El Paisaje y la tierra se perdieron,
sólo el cielo quedaba,
y escuché el débil ruido de los astros
y el respirar de la montañas.
¿No podrán comprender mis dulces hojas
el secreto del agua? …

Manantial (fragmento), 1919, de Federico García Lorca

Si los artistas románticos buscaron su aspecto más sublime, imponente e infinito, otros hallaron en ella un lugar lleno de  serenidad, como un encuentro con la madre-tierra, una suerte de emplazamiento amniótico que nos resguarda del exterior.
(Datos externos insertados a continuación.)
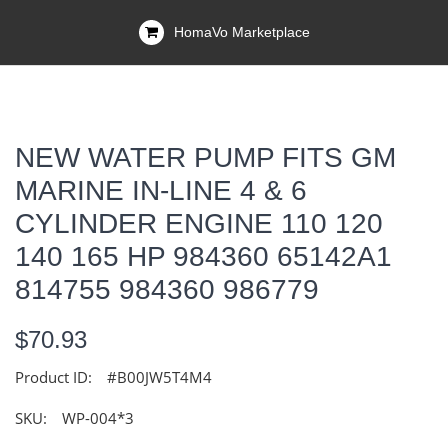
HomaVo Marketplace
NEW WATER PUMP FITS GM
MARINE IN-LINE 4 & 6
CYLINDER ENGINE 110 120
140 165 HP 984360 65142A1
814755 984360 986779
$70.93
Product ID:
#B00JW5T4M4
SKU:
WP-004*3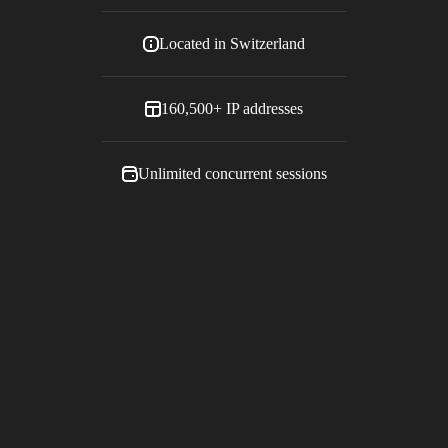
Located in
Switzerland
160,500+
IP addresses
Unlimited concurrent sessions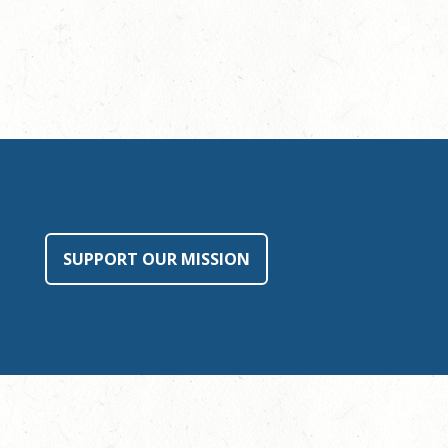
SUPPORT OUR MISSION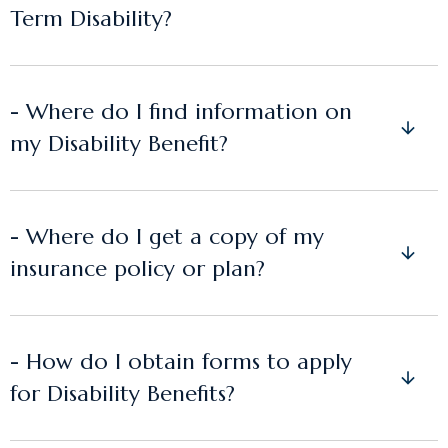
Term Disability?
- Where do I find information on
my Disability Benefit?
- Where do I get a copy of my
insurance policy or plan?
- How do I obtain forms to apply
for Disability Benefits?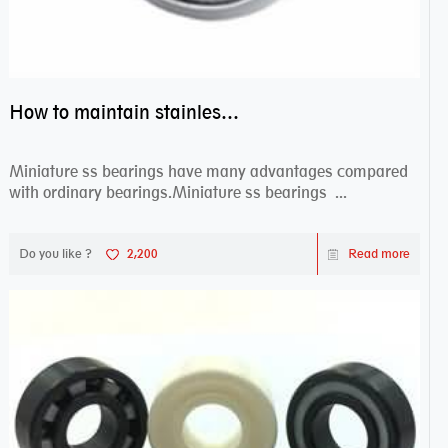
How to maintain stainless steel bearing–miniature ss bearings?
Miniature ss bearings have many advantages compared
with ordinary bearings.Miniature ss bearings ...
Do you like ?
2,200
Read more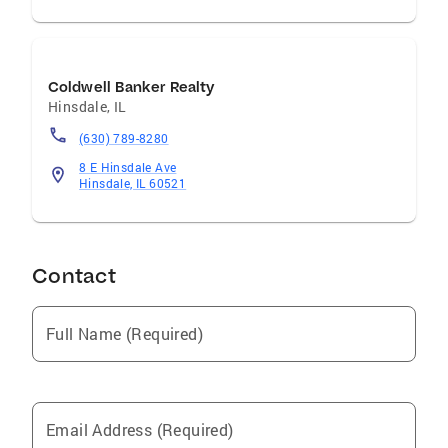
Coldwell Banker Realty
Hinsdale
,
IL
(630) 789-8280
8 E Hinsdale Ave
Hinsdale, IL 60521
Contact
Full Name (Required)
Email Address (Required)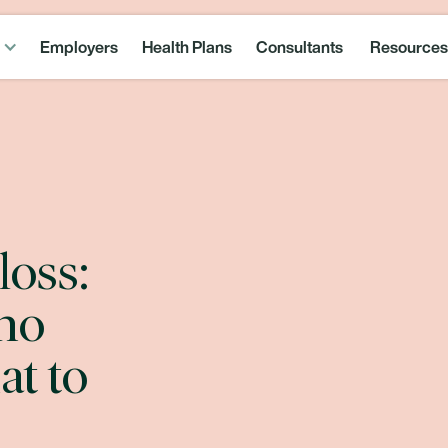
Employers
Health Plans
Consultants
Resources
loss:
ho
at to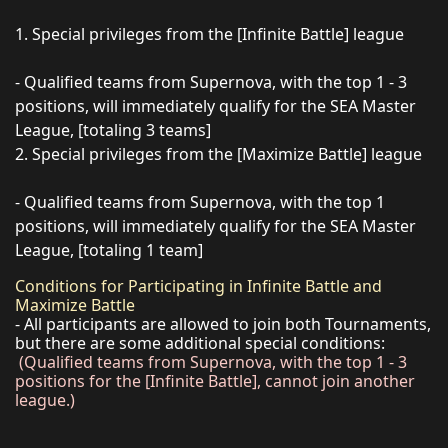
1. Special privileges from the [Infinite Battle] league
- Qualified teams from Supernova, with the top 1 - 3
positions, will immediately qualify for the SEA Master
League, [totaling 3 teams]
2. Special privileges from the [Maximize Battle] league
- Qualified teams from Supernova, with the top 1
positions, will immediately qualify for the SEA Master
League, [totaling 1 team]
Conditions for Participating in Infinite Battle and
Maximize Battle
- All participants are allowed to join both Tournaments,
but there are some additional special conditions:
(Qualified teams from Supernova, with the top 1 - 3
positions for the [Infinite Battle], cannot join another
league.)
Esa infinitud está presente, como ya afirmó el propio Ansel Adams a través de su trabajo fotográfico en el parque de Yosemite, en todas partes, en las grandes extensiones naturales como en los más pequeños detalles de la misma. Este panteísmo natural lo encontramos en las fotografías de María Antonia García de la Vega: imágenes sencillas, delicadas y suaves que nos dejan entrever la naturaleza en su intimidad: sus curvas, sus gestos, sus movimientos. No es casualidad que muchas de ellas mantengan el formato cuadrado que recuerda las fotografías realizadas con cámaras de gran formato y negativos en placas de vidrio; un cierto halo melancólico de un tiempo pasado rezuma de todos estos elementos.

Así pues, a través de esa mirilla, se despierta ante nosotros un baile, lento, enrevesado y que nos atrapa dentro del paisaje. Esa mirada romántica que nos acaricia y nos invita a penetrar en esa intimidad , despertando la curiosidad sigilosa de un paseante-espectador que entiende estar observando dicha naturaleza con el privilegio de saber que es solo accesible para algunos.